**What you should do**
Below are the records; copy out every line that holds the word "webinar".

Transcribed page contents
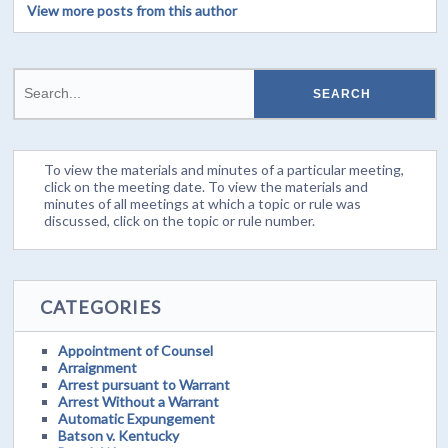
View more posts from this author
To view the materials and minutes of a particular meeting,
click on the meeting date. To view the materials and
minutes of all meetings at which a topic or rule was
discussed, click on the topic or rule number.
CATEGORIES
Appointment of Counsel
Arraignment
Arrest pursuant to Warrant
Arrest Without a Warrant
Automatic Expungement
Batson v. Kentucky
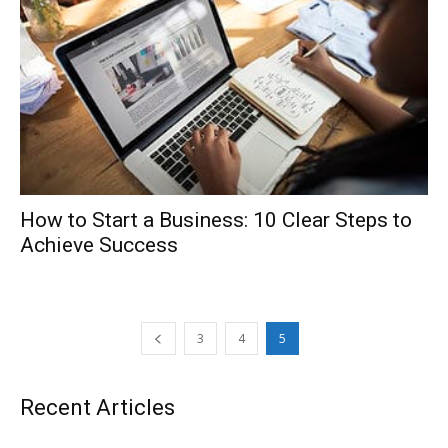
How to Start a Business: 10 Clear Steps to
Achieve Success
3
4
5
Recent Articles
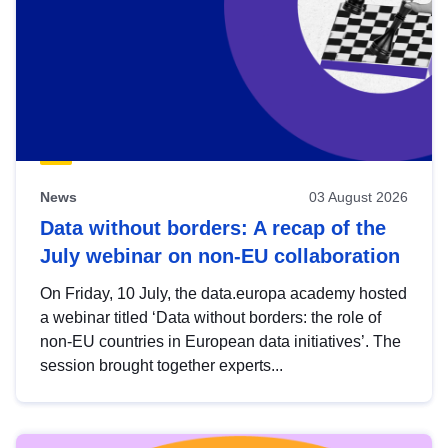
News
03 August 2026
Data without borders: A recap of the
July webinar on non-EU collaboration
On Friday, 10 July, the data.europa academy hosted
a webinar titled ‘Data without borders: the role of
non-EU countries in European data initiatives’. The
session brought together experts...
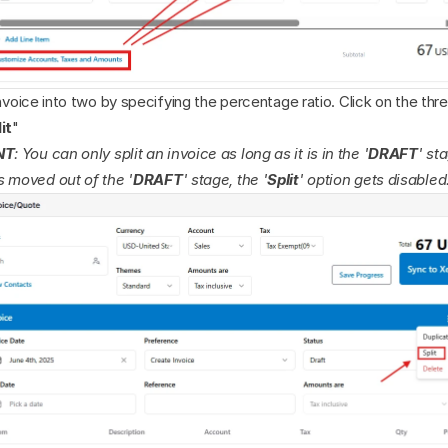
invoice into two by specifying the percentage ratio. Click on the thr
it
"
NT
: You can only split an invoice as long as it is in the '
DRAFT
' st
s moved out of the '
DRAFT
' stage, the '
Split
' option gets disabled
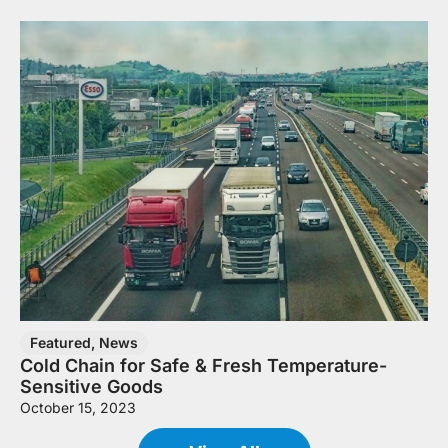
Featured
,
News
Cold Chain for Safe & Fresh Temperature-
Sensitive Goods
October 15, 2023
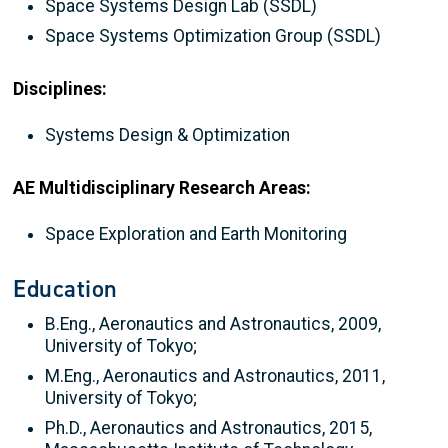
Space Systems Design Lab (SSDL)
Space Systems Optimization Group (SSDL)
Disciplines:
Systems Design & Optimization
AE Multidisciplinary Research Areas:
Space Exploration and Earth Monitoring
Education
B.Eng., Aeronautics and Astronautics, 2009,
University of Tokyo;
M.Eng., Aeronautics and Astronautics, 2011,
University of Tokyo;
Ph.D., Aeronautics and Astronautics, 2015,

**Task solution**
July webinar on non-EU collaboration
a webinar titled ‘Data without borders: the role of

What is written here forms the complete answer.